Go through the entries below. Copy out every line that contains "которые".
==================================================
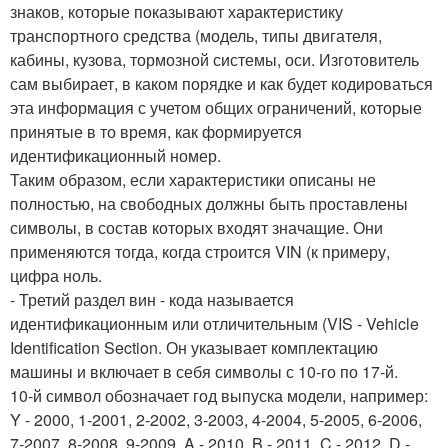
знаков, которые показывают характеристику
транспортного средства (модель, типы двигателя,
кабины, кузова, тормозной системы, оси. Изготовитель
сам выбирает, в каком порядке и как будет кодироваться
эта информация с учетом общих ограничений, которые
принятые в то время, как формируется
идентификационный номер.
Таким образом, если характеристики описаны не
полностью, на свободных должны быть проставлены
символы, в состав которых входят значащие. Они
применяются тогда, когда строится VIN (к примеру,
цифра ноль.
- Третий раздел вин - кода называется
идентификационным или отличительным (VIS - Vehicle
Identification Section. Он указывает комплектацию
машины и включает в себя символы с 10-го по 17-й.
10-й символ обозначает год выпуска модели, например:
Y - 2000, 1-2001, 2-2002, 3-2003, 4-2004, 5-2005, 6-2006,
7-2007, 8-2008, 9-2009, A - 2010, B - 2011, C - 2012, D -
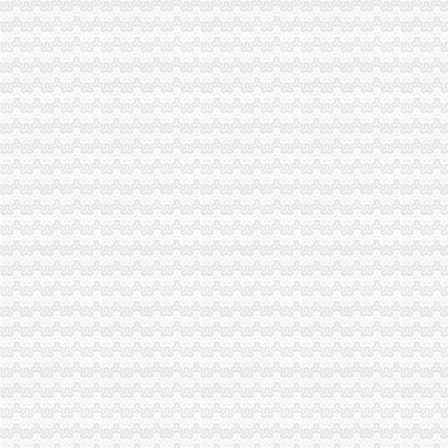
渝中区代办营业执照
重庆涪陵会计服务批发|价格|厂家_顺企网
专业财务外包服务机构|代理记账|代理记帐|财务咨询|会计派遣|公司执
重庆专业代办版权申请-钱眼商机
渝中区工商代办
重庆代办营业执照-重庆齐齐代理记帐-供应商、重庆代
上海赢缘财务咨询有限公司-重庆代理记账,重庆工商注册,重庆代办
工商代理厂家,工商代理公司/批发商/供应商-中国制造网公司页
渝中区代办公司
重庆渝中平安保险_重庆渝中【买保险_保险咨询_代理人_保险公司电话
重庆市渝中区林渝商贸有限公司2017新招聘信息_电话_地址-58企
渝中区土流网-渝中区土地转让_土地出租_出售_土地流转网_地皮交易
==================================================
### ANSWER SPACE
знаков, которые показывают характеристику
эта информация с учетом общих ограничений, которые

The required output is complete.